Introduction
The Green Software Package aims to provide tools for the accurate numerical simulation of realistic quantum systems of interacting electrons with Green’s function techniques.
An introduction to the theory of Green’s functions and the numerical implementation of Green’s function methods is available in textbooks and review articles. The following is a small overview of textbooks that we found useful. An elementary introduction to electronic structure techniques is given by 1. A good first view of diagrammatic Green’s function methods is presented in 2. More extensive derivation can be found in the condensed matter field theory textbooks of 3, 4, and 5, and 6 as well as 7 give expert information. For mathematical and non-equilibrium aspects, 8 is useful.

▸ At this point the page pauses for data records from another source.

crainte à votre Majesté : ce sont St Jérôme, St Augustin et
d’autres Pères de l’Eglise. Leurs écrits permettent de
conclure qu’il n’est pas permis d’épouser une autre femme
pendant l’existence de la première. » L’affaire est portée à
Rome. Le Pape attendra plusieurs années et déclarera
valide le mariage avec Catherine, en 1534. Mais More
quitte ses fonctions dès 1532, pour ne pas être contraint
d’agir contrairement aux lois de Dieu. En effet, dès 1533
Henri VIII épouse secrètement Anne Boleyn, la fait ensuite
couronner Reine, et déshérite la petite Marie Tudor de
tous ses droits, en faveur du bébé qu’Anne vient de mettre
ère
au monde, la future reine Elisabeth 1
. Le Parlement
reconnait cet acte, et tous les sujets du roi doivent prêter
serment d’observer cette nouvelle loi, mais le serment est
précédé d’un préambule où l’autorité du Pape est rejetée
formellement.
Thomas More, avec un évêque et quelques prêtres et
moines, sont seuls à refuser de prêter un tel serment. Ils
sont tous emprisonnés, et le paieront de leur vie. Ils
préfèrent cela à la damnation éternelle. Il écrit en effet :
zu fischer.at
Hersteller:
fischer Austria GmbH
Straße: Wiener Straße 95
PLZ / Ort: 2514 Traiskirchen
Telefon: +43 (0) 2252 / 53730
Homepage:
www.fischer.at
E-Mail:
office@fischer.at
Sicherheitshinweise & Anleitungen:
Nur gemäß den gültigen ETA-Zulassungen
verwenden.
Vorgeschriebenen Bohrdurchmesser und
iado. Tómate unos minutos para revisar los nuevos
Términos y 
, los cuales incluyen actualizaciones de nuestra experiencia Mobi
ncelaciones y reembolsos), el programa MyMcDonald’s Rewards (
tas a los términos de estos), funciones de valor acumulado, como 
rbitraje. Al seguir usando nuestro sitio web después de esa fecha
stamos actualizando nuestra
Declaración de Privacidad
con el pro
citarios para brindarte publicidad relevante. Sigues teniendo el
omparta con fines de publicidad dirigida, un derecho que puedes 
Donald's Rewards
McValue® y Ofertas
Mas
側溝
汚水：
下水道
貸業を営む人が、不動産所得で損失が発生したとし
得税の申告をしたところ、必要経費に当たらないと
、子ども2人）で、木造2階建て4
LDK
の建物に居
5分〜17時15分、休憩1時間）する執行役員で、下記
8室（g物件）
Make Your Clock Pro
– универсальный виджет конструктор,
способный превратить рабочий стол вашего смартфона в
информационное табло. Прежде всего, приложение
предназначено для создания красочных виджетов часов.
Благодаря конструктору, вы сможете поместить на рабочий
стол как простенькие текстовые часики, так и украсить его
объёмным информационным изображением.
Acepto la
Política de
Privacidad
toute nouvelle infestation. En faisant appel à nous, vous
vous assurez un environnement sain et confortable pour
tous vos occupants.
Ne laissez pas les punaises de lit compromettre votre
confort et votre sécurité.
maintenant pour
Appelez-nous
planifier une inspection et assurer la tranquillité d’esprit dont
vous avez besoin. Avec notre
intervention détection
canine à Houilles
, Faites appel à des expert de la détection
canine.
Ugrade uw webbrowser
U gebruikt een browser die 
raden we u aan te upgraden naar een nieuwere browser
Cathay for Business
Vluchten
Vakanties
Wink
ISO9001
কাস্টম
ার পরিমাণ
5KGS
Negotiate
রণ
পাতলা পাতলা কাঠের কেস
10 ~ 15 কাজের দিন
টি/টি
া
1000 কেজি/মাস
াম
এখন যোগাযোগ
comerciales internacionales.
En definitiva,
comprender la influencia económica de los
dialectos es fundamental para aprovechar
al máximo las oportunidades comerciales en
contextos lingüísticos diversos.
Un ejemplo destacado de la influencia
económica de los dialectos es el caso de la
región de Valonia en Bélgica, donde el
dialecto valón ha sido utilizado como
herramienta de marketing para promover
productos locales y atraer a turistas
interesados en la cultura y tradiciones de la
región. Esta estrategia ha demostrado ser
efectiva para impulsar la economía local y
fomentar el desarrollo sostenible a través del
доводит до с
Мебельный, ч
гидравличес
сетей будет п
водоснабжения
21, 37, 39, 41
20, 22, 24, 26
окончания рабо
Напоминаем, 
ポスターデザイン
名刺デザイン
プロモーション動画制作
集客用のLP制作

Most of Green considers a variant of the following problem: Find the properties of an interacting quantum system described by a Hamiltonian of the form $$ \begin{aligned} H &= \sum_{ij,\sigma} H^0_{ij} c^\dagger_{i\sigma}c_{j\sigma} + \frac{1}{2} \sum_{ijkl,\sigma\sigma’} U_{ijkl} c^\dagger_{i\sigma} c^\dagger_{k\sigma’} c_{l\sigma’}c_{j\sigma}. \end{aligned} $$ Here, the indices $i,j,k,l$ may correspond to indices of atomic orbitals or to a combination of lattice site indices and atomic orbitals.1 The one-body Hamiltonian $H^0_{ij}$, in the simplest case, is defined as $$ H^0_{ij} = \int d\mathbf{x} \psi^\dagger_i(\mathbf{x}) \left(-\frac{\hbar^2}{2m} \nabla^2_x - V_{ext} (\mathbf{x})\right) \psi_j(\mathbf{x}), $$ and describes the motion of electrons in the field of an external potential $V_{ext}(\mathbf{x})$. The electron-electron Coulomb repulsion is $$ U_{ijkl} = \int d\mathbf{x_1}d\mathbf{x_2} \psi^\dagger_i(\mathbf{x_1}) \psi_j(\mathbf{x_1}) \frac{1}{|\mathbf{x_1} - \mathbf{x_2} |} \psi^\dagger_k(\mathbf{x_2}) \psi_l(\mathbf{x_2}). $$
Green solves problems of this type in a Green’s function language where the main objects are electron Green’s functions and electron self-energies expressed in terms of Feynman diagrams.2
It is often convenient to split the self-energy into static and a time-dependent parts: $$ \Sigma_{ij}(\tau) = \Sigma^\infty_{ij} + \Sigma^c_{ij}(\tau). $$ Here $\Sigma^\infty_{ij}$ corresponds to a static, i.e. time- or frequency-independent component of the self-energy, and the dynamical part $\Sigma^c_{ij}(\tau)$ encapsulates the time dependence (the notation $\Sigma^\infty_{ij}$ refers to the infinite frequency limit of the self-energy).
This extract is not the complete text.